Microsoft's researchers are working on a new method to train small language models that can outperform large language models in conversational tasks. The team has trained a 6-billion parameter model that can generate more engaging and diverse responses than GPT-4, a 175-billion parameter model from OpenAI that underpins the ChatGPT chatbot.
Microsoft's Phi-1 1.3B is a transformer-based language model that excels at coding tasks. It surpasses bigger models such as HumanEval, MBPP, and ChatGPT with its artificial intelligence. It learned from high-quality sources: The Stack and The StackOverflow datasets, which gave it “textbook quality” training data.
Using eight NVIDIA A1000 GPUs for four days, Phi-1 1.3B produced 13 billion tokens that matched or improved the standards of GPT-4 and GPT 3.5 classifiers. Phi-1 1.3B is not only more intelligent, but also more efficient, as it uses fewer parameters than its competitors.
Language models are systems that learn from large amounts of text data and can produce text for different purposes, such as chatbots, summarization, translation, and more. However, training large language models requires a lot of computing power and energy, which makes them hard to use and scale.
New Training Methods to Boost Accuracy
To solve this problem, Microsoft's researchers have developed a new way to train small language models that can achieve similar or better results than large ones in conversational tasks. The way involves using a technique called knowledge distillation, which teaches a small model from a large model. The researchers also use a new strategy called curriculum learning, which makes the training data harder for the small model over time.
The researchers have tested their method on two datasets of conversations and found that their 6-billion parameter model can produce better responses than ChatGPT and other models. They have also asked humans to compare the models and found that the 6-billion parameter model is better than ChatGPT in terms of how fluent, consistent, informative, and high-quality the responses are.
The researchers think that their method can help create more efficient and effective chatbots that can help users and developers. They also hope that their work can encourage more research on improving small language models for generating text.
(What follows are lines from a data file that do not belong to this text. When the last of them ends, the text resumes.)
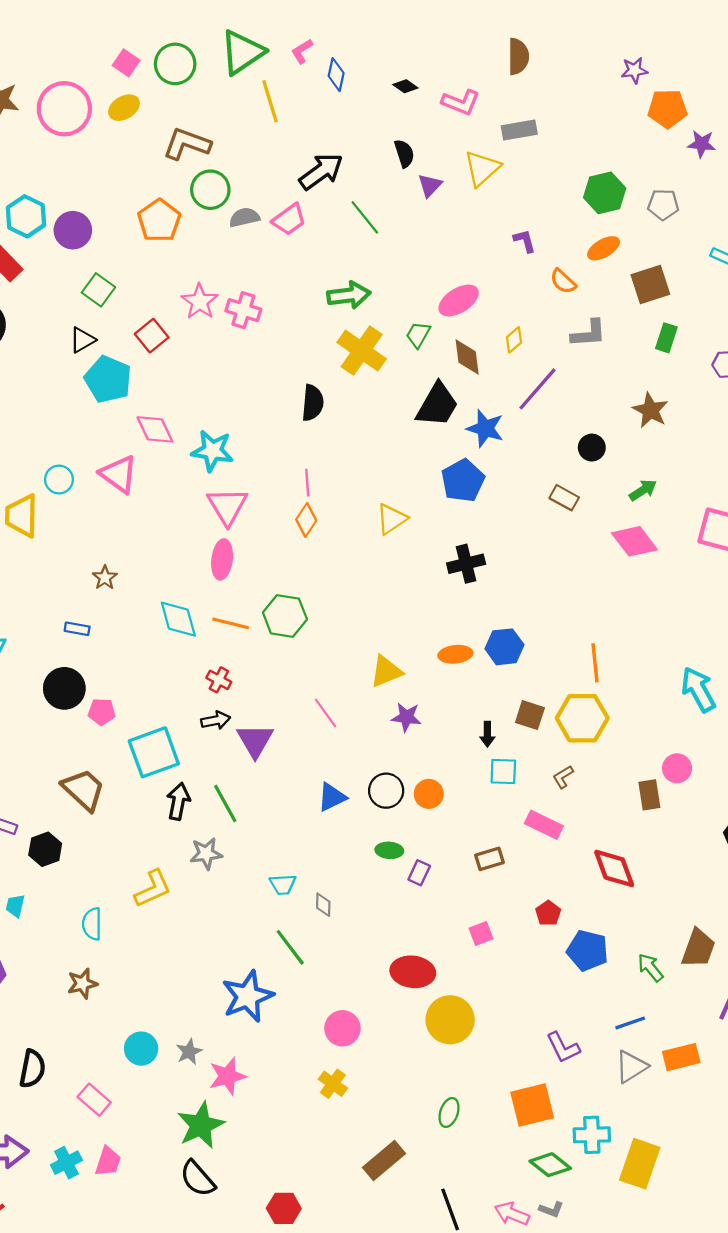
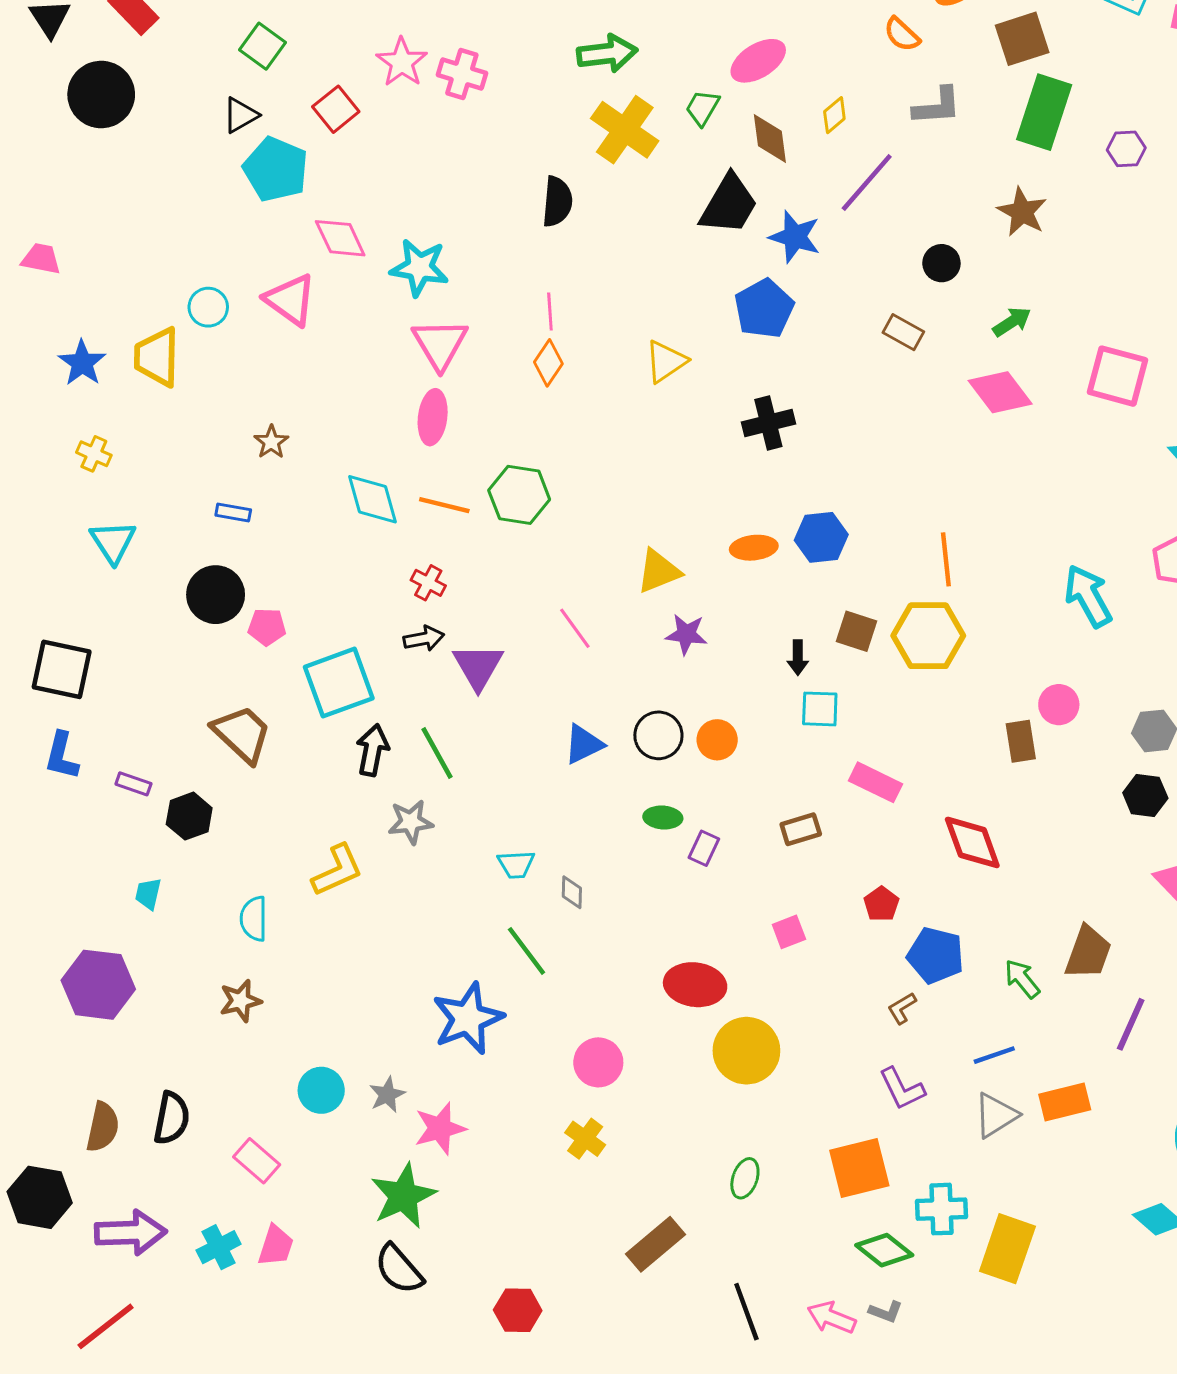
green rectangle: (666, 338) -> (1044, 112), size x1.8
brown L-shape: (563, 777) -> (902, 1008), moved

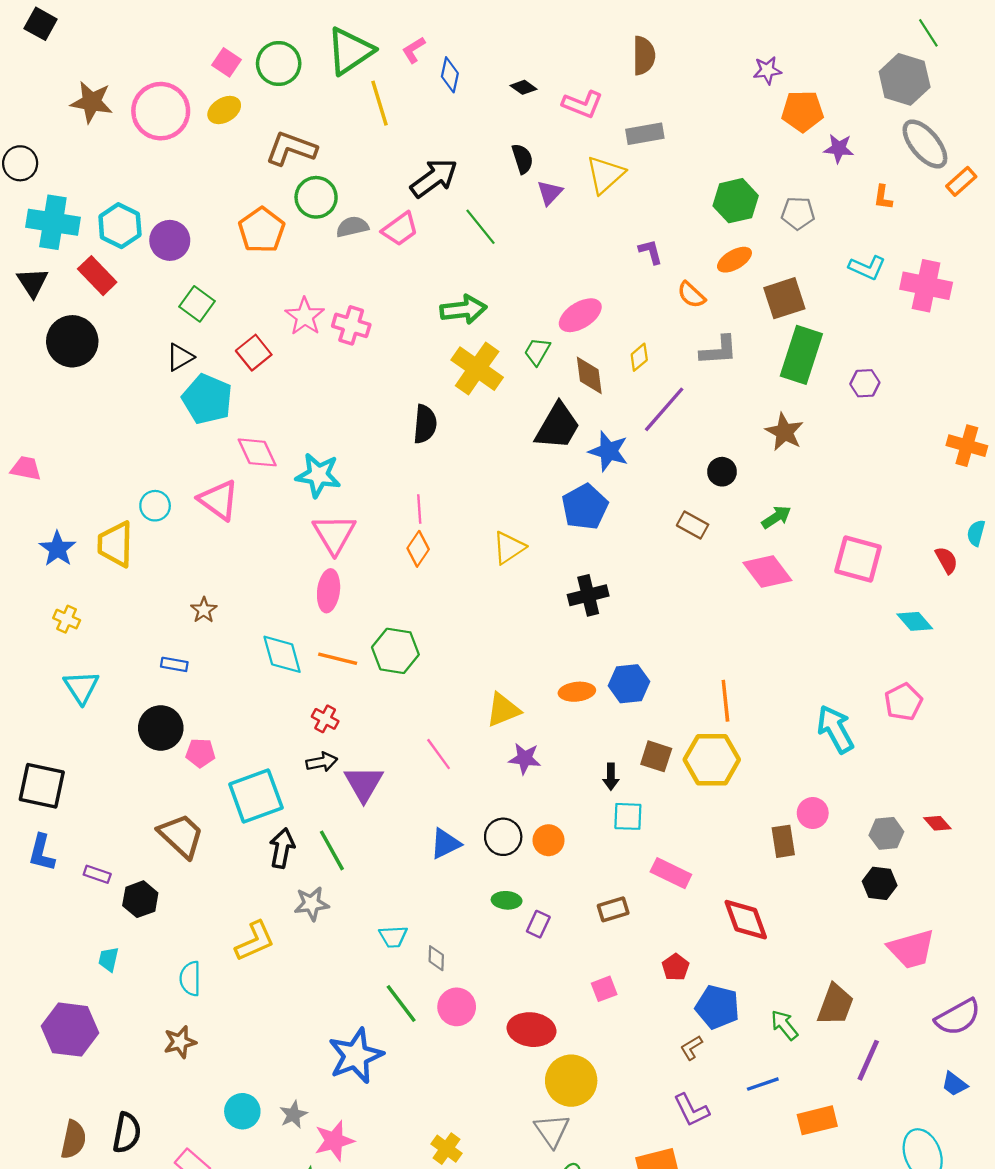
pink circle: (598, 1062) -> (457, 1007), moved
gray triangle: (996, 1115) -> (552, 1130), moved, turned -33

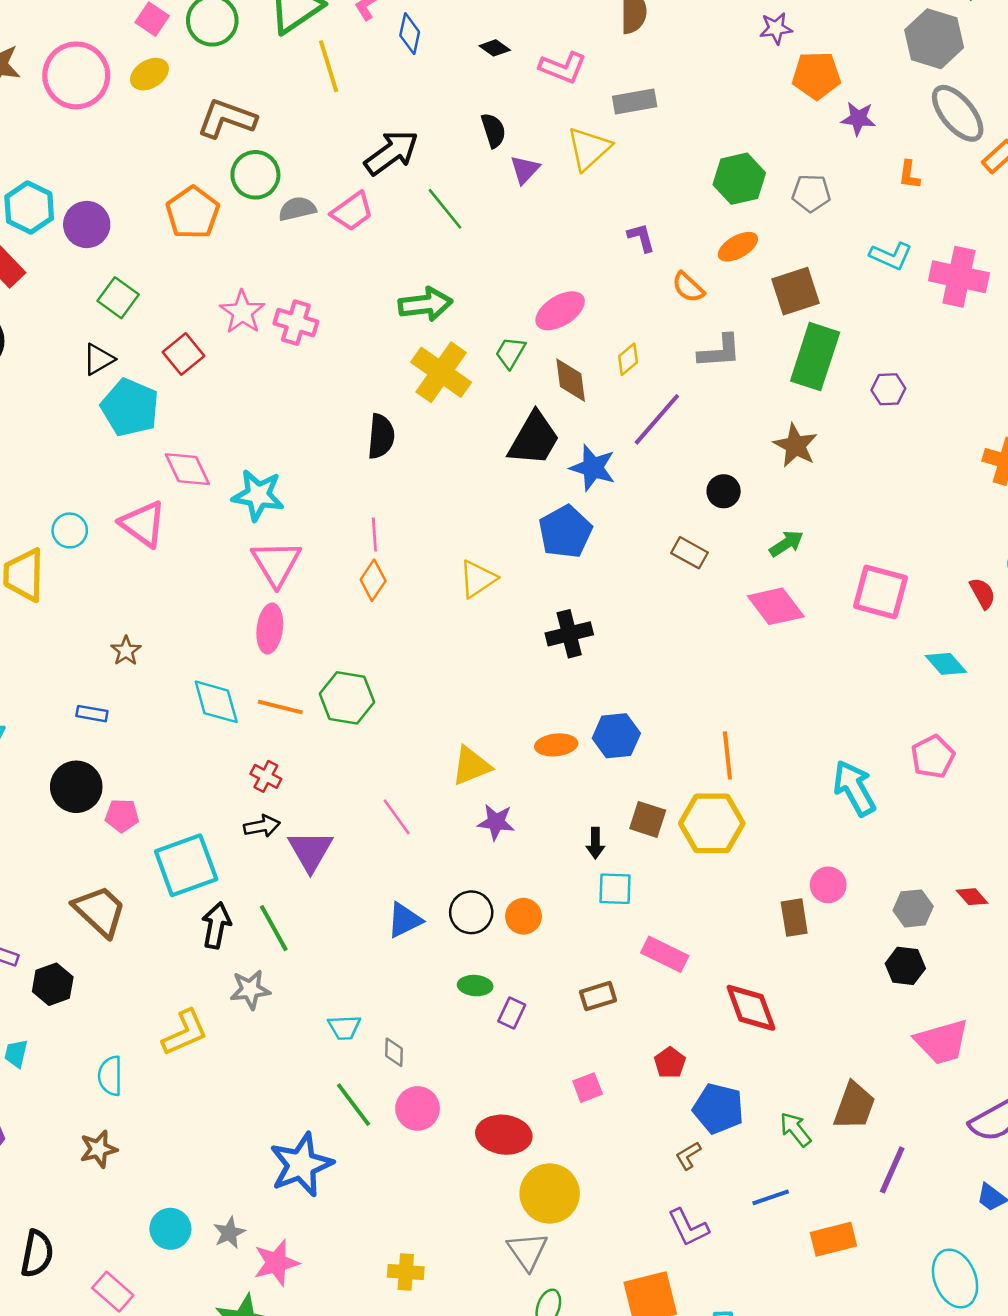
yellow cross: (446, 1149) -> (406, 1272), turned -32

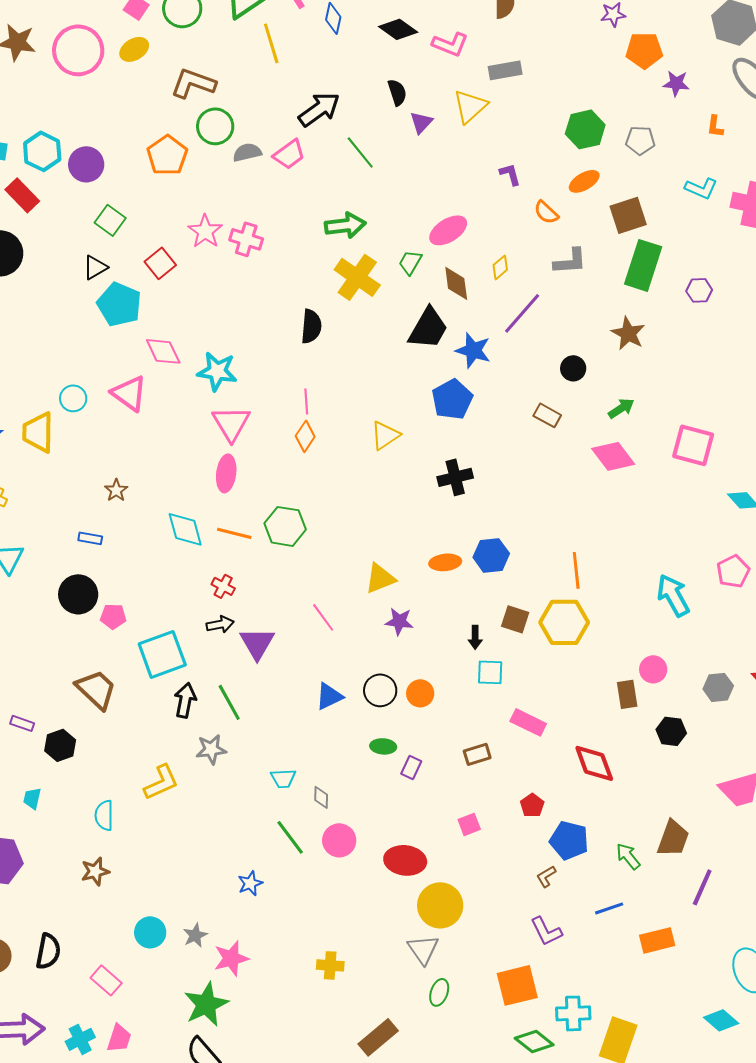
black diamond: (495, 48) -> (398, 29), size x1.6
black hexagon: (905, 966) -> (671, 731), moved
blue star: (301, 1165) -> (250, 883), size x0.5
Baidu Also Claims to Have Surpassed ChatGPT
Yesterday I reported on the latest release of Baidu's Ernie chatbot, which the company claims surpasses ChatGPT in several key areas. The new system, called Ernie 3.5, is based on Baidu's previous research on natural language understanding and generation. It uses a novel technique called “continual pre-training” to learn from large-scale conversational data and adapt to different domains and scenarios.
According to Baidu, Ernie 3.5 achieved better results than ChatGPT on several metrics, such as coherence, diversity and informativeness, in both Chinese and English. It also outperformed ChatGPT in human evaluations, where users rated the quality and fluency of the generated responses.
Baidu plans to release Ernie 3.5 as an open-source project and provide access to its pre-trained models and datasets. It also intends to integrate Ernie 3.5 into its own products and services, such as its smart speaker Xiaodu and its online education platform Zuoyebang.